Eugene to bezdomny seryjny morderca na wózku inwalidzkim. Jest zgorzkniały i wściekły. Po zaginięciu mamy Eugene dowiaduje się, że jego mama jest w rzeczywistości jego ciotką (Mary Woronov), a jego narodziny były wynikiem zbiorowego gwałtu dokonanego przez bliźnięta syjamskie. Nie żartuję. To początek serii morderstw Eugene'a.
„Hellroller” to okropnie zły i strasznie nudny horror z koszmarnym aktorstwem i fatalnym montażem. Jestem dość tolerancyjną osobą, jeśli chodzi o kino klasy Z, ale poza dwiema scenami nagości z udziałem Michelle Bauer i Hyapatii Lee nie ma w „Hellroller” nic atrakcyjnego. Aktorstwo jest niesamowicie okropne, krew jest amatorska, a zabójstwa są śmieszne. Obejmują one rozpruwanie wnętrzności, podwójne przebicie włócznią, dźganie w usta, a nawet scenę, w której jedna z kobiet zostaje zabita włączonym żelazkiem.

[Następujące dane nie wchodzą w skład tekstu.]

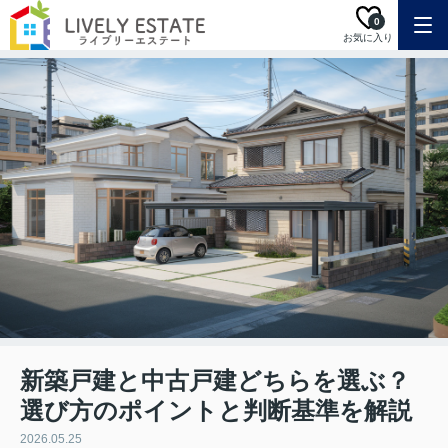
0
お気に入り
新築戸建と中古戸建どちらを選ぶ？
選び方のポイントと判断基準を解説
2026.05.25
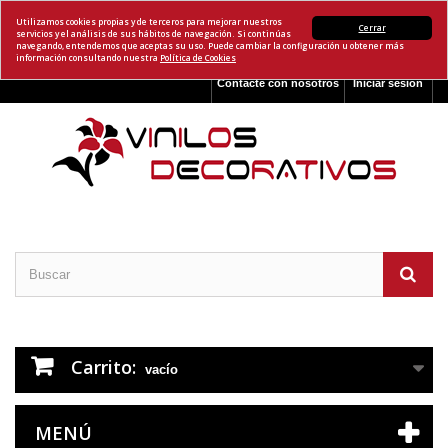
Utilizamos cookies propias y de terceros para mejorar nuestros
Cerrar
servicios y el análisis de sus hábitos de navegación. Si continúas
navegando, entendemos que aceptas su uso. Puede cambiar la configuración u obtener más
información consultando nuestra
Política de Cookies
Contacte con nosotros
Iniciar sesión
Carrito:
vacío
MENÚ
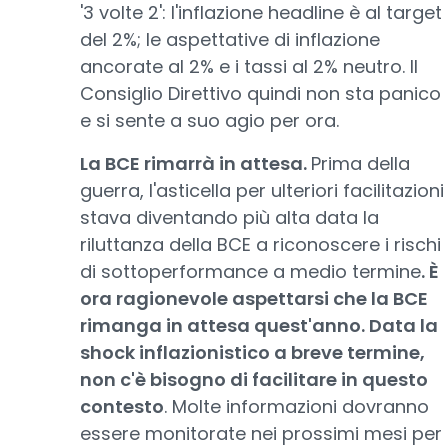
'3 volte 2': l'inflazione headline è al target
del 2%; le aspettative di inflazione
ancorate al 2% e i tassi al 2% neutro. Il
Consiglio Direttivo quindi non sta panico
e si sente a suo agio per ora.
La BCE rimarrà in attesa.
Prima della
guerra, l'asticella per ulteriori facilitazioni
stava diventando più alta data la
riluttanza della BCE a riconoscere i rischi
di sottoperformance a medio termine
. È
ora ragionevole aspettarsi che la BCE
rimanga in attesa quest'anno. Data la
shock inflazionistico a breve termine,
non c'è bisogno di facilitare in questo
contesto
. Molte informazioni dovranno
essere monitorate nei prossimi mesi per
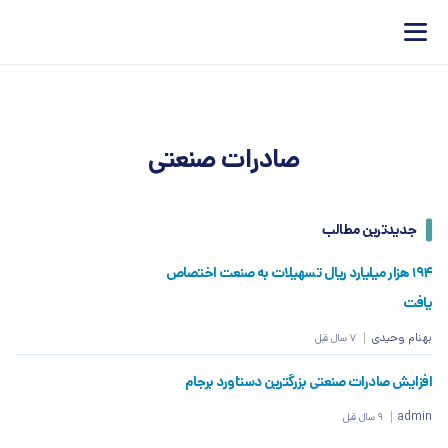
صادرات صنعتی
جدیدترین مطالب
۱۹۴ هزار میلیارد ریال تسهیلات به صنعت اختصاص
یافت
بهنام وحیدی
7 سال قبل
افزایش صادرات صنعتی بزرگترین دستاورد برجام
admin
9 سال قبل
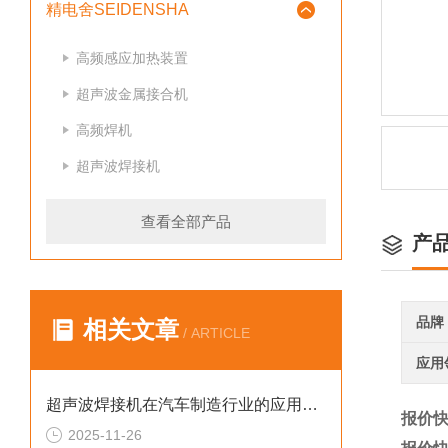
精电舍SEIDENSHA
高频感应加热装置
超声波金属接合机
高频焊机
超声波焊接机
查看全部产品
产
品牌
相关文章
/ ARTICLE
应用
超声波焊接机在汽车制造行业的应用案例
报价快
2025-11-26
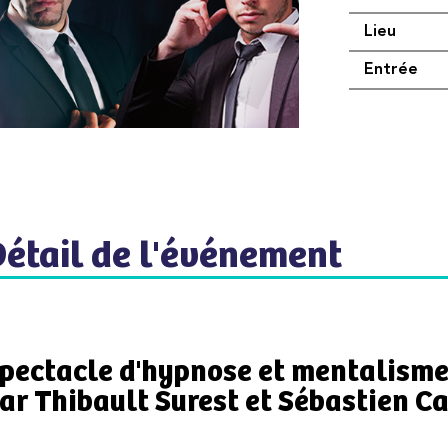
Lieu
Entrée
Détail de l'événement
pectacle d'hypnose et mentalism
ar Thibault Surest et Sébastien C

Nadal nie widziałem „Killer Klowns from Kansas on Krack” (2003), ale „Hellroller” z pewnością znajduje się w mojej pierwszej piątce najgorszych horrorów, jakie kiedykolwiek powstały obok np. "Night of Horror" (1978).
Pierwszy seans: 15 sierpnia 2009 roku. Czas trwania: 72 minuty.